Ransom
- First edition cover art
- Author: Lois Duncan
- Language: English
- Genre: Thriller; young adult;
- Publisher: Doubleday
- Pages: 172
- OCLC: 1286149
- LC Class: 66013196

= Ransom (Duncan novel) =

1966 novel by Lois Duncan

Ransom (reprinted under the title Five Were Missing) is a 1966 thriller novel by Lois Duncan. Its plot follows a group of children who are kidnapped and held hostage on a school bus. It marked Duncan's first foray into the suspense and thriller genre, and was nominated for an Edgar Allan Poe Award.

==Plot==
Marianne Paget, Bruce Kirtland, Glenn Kirtland, Jesse French, and Dexter Barton, students in Albuquerque, New Mexico, are abducted on their school bus by a gang of kidnappers.

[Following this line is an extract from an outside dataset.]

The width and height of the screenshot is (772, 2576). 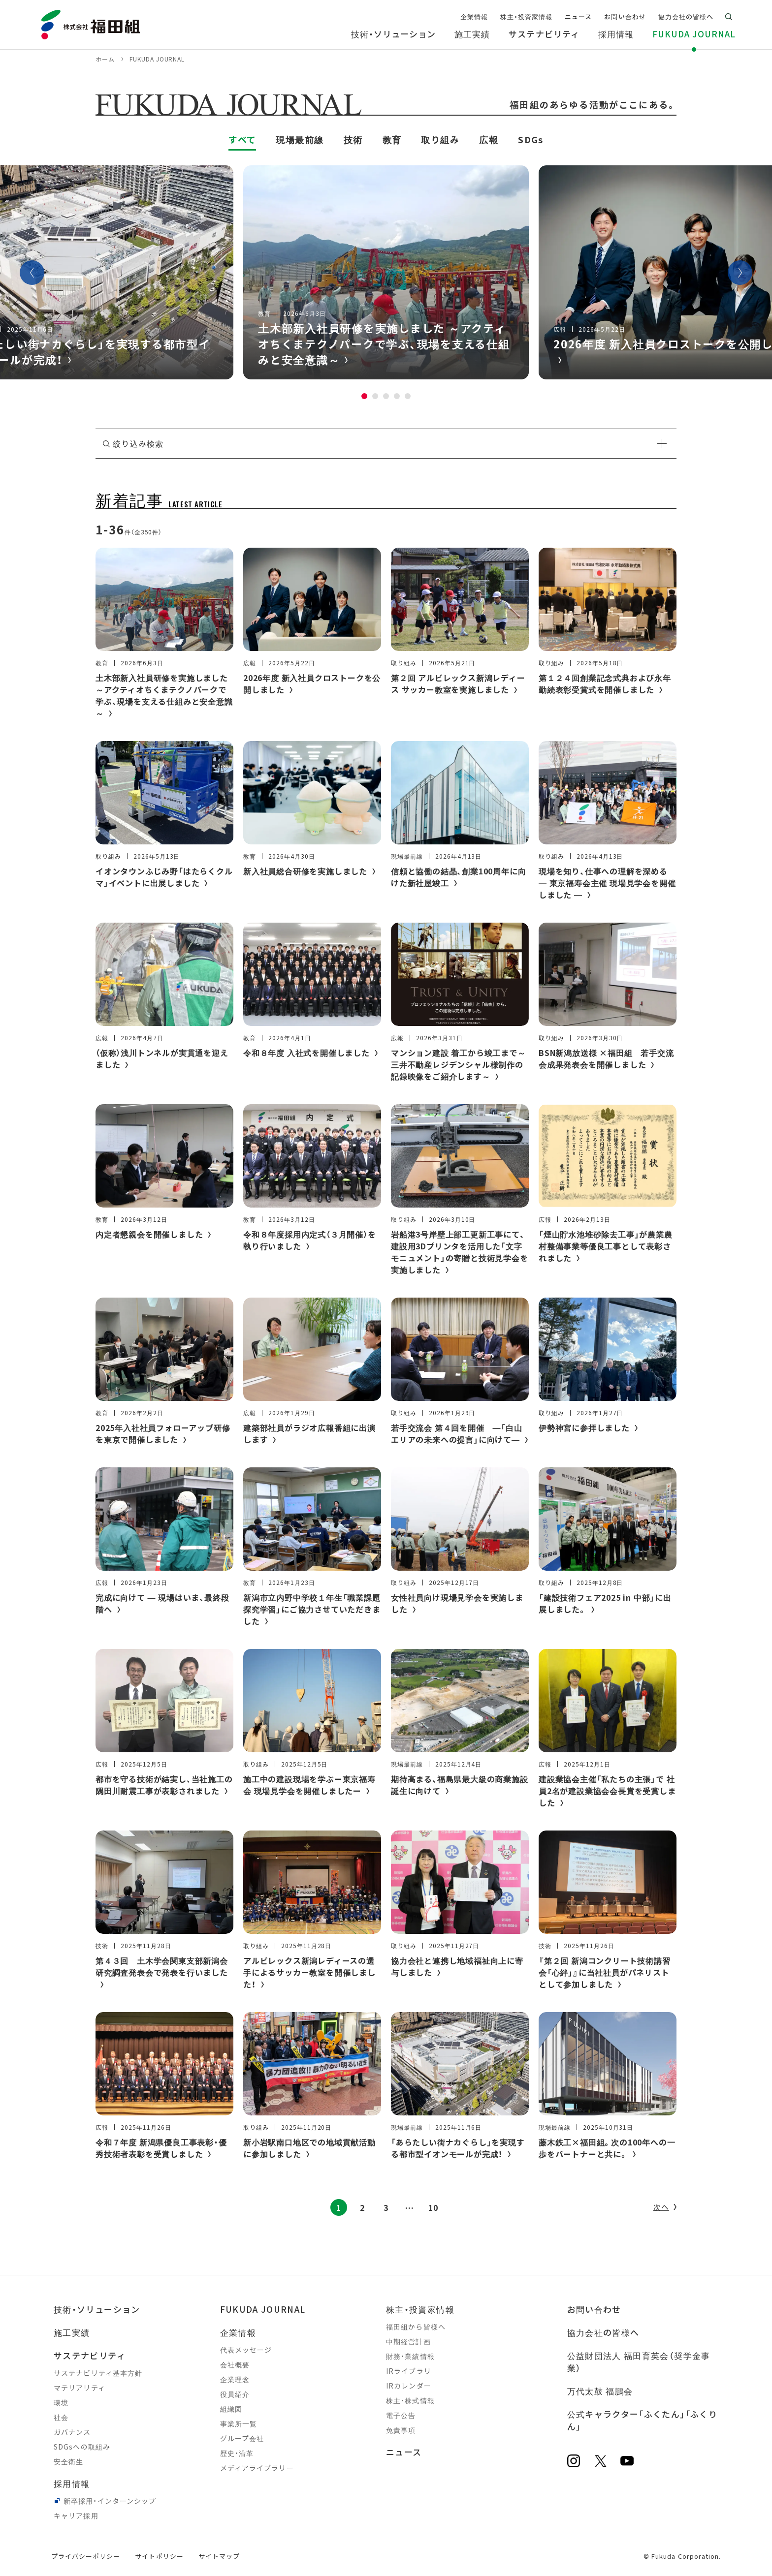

The criminals demand $15,000 ransoms for each child, which their respective parents scramble to produce. Meanwhile, the five high schoolers attempt to find a way to escape the situation themselves. The high schoolers are forced to work together to escape, and while doing so, some relationships are created, while others are destroyed.

==Adaptations==

Held for Ransom was written and directed by Lee Stanley and Nickolas Perry. Production began in 1999 and was filmed over a period of 3 weeks, releasing November 14, 2000.